**PROBLEM:**
Pick out all lines with the word "data" from the records that follow.

**SUPPLIED MATERIAL:**
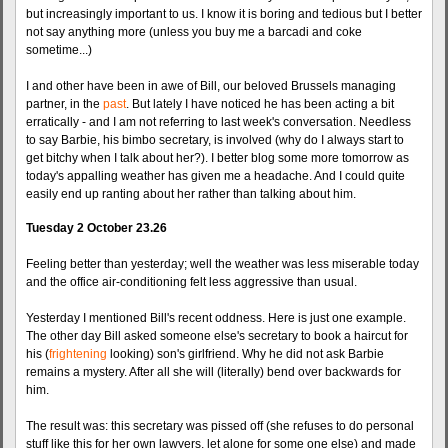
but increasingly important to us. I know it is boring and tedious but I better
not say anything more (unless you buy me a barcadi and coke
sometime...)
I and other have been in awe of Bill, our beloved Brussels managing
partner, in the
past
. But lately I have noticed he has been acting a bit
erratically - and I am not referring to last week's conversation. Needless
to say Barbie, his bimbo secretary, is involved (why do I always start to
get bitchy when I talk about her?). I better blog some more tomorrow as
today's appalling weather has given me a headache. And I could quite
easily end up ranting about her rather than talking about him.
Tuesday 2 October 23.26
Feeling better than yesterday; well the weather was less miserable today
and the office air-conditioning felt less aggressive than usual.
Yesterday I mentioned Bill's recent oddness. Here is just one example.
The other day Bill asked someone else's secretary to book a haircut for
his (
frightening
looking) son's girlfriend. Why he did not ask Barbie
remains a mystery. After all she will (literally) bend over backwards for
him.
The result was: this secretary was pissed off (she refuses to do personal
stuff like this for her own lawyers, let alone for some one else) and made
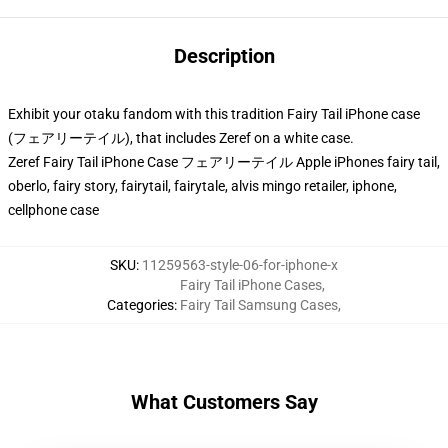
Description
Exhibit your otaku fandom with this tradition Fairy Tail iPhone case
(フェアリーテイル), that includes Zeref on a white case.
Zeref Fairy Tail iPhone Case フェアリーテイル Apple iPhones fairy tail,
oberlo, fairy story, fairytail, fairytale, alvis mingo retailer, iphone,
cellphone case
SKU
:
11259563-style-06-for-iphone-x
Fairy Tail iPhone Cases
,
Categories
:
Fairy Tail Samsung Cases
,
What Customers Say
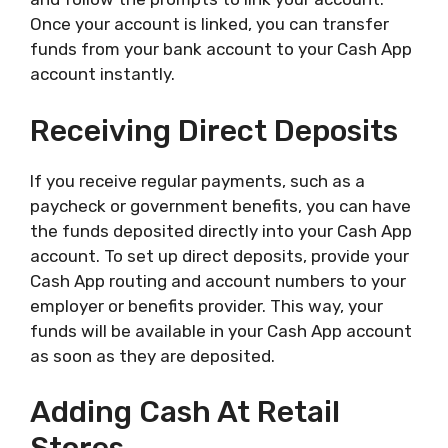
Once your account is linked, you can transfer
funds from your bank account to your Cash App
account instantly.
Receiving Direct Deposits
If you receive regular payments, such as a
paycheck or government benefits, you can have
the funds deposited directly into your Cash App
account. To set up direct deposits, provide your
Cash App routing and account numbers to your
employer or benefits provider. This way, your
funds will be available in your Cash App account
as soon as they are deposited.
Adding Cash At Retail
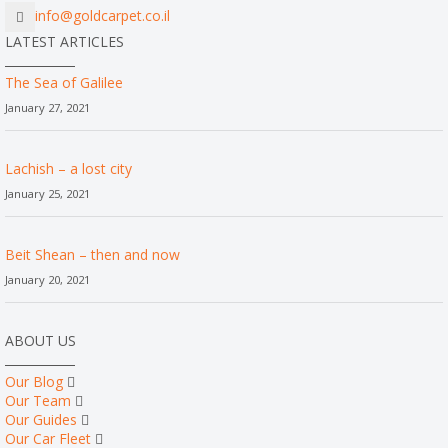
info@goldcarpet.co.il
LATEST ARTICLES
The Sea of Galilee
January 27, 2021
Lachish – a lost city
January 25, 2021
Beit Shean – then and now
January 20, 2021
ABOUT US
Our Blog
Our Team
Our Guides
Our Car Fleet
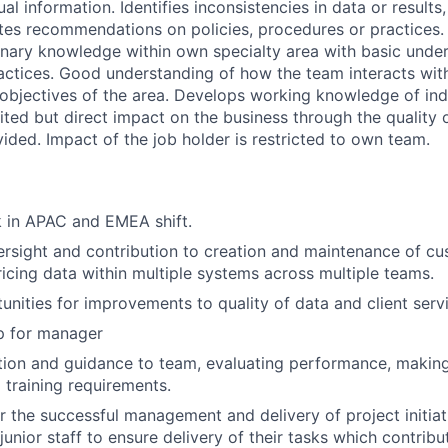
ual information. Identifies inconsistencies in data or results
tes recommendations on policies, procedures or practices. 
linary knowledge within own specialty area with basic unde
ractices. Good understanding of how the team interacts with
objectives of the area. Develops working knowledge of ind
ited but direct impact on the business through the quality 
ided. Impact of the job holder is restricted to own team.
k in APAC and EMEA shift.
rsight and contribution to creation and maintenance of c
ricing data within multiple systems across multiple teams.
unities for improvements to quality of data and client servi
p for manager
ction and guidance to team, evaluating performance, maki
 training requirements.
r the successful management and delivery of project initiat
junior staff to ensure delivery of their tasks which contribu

---

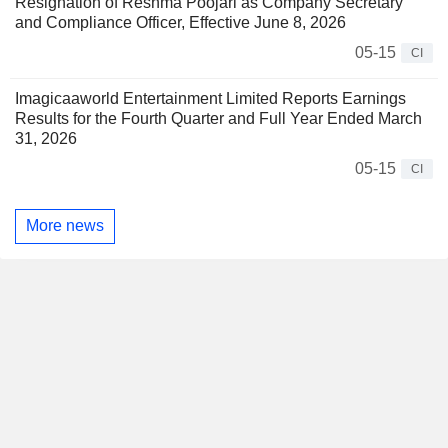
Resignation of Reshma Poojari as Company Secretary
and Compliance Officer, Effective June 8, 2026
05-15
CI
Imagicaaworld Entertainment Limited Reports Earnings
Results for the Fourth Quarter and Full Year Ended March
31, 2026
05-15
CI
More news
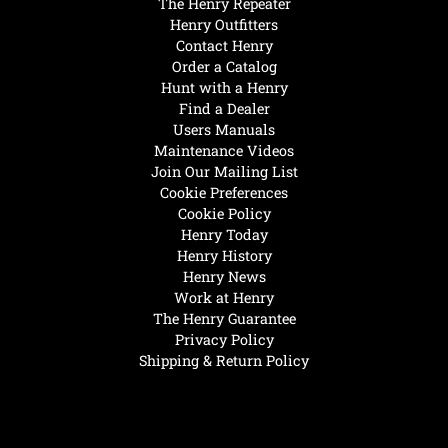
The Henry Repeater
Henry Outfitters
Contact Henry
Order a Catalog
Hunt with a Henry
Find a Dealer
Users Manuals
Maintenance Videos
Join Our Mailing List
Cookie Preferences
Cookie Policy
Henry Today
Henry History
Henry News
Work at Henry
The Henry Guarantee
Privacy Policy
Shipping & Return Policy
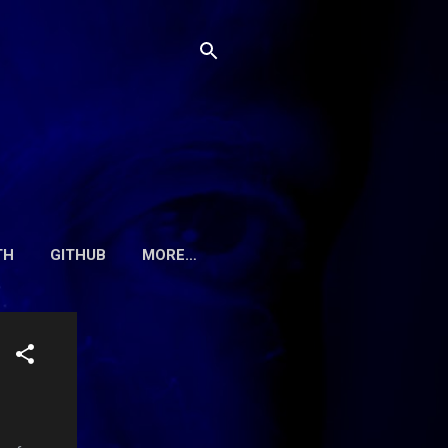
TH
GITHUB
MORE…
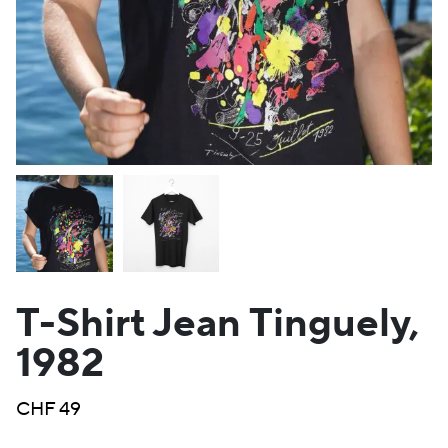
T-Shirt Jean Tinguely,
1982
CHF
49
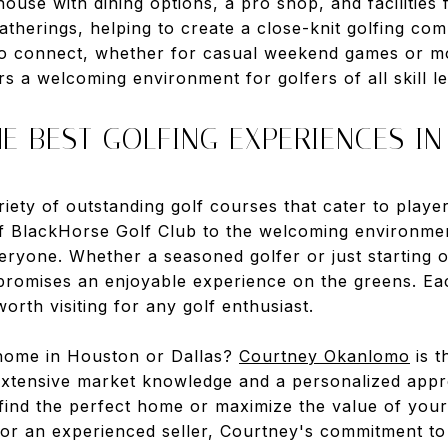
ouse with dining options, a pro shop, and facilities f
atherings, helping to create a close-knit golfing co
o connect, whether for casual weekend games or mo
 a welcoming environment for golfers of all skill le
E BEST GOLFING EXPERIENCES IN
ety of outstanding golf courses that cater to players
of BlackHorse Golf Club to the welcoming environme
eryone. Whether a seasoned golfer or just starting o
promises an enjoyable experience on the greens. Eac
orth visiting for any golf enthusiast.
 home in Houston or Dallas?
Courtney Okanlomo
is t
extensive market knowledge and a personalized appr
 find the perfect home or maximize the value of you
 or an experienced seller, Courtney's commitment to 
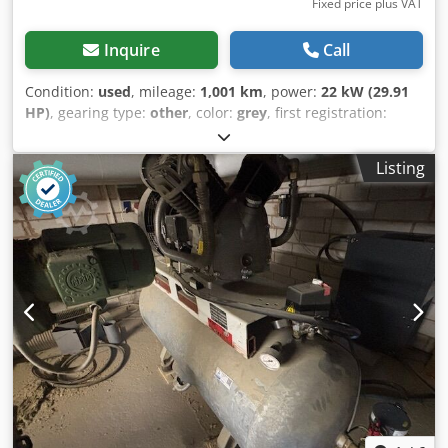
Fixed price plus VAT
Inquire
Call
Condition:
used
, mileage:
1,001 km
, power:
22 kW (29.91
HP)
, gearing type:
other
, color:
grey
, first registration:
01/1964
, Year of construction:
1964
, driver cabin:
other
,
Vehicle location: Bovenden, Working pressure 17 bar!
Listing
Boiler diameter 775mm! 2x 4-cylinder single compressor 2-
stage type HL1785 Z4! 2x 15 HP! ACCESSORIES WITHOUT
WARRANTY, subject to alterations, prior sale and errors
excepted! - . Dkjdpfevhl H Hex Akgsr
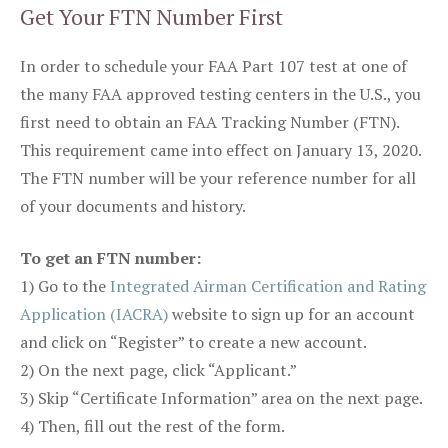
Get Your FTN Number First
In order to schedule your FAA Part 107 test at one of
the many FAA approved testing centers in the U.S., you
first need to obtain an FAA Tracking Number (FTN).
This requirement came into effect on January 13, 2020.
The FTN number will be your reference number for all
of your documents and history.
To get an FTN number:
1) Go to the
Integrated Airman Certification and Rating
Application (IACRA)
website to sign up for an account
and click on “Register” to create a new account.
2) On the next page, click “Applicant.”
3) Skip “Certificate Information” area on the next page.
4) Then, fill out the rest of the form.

**SOLUTION:**
ual information. Identifies inconsistencies in data or results
ricing data within multiple systems across multiple teams.
unities for improvements to quality of data and client servi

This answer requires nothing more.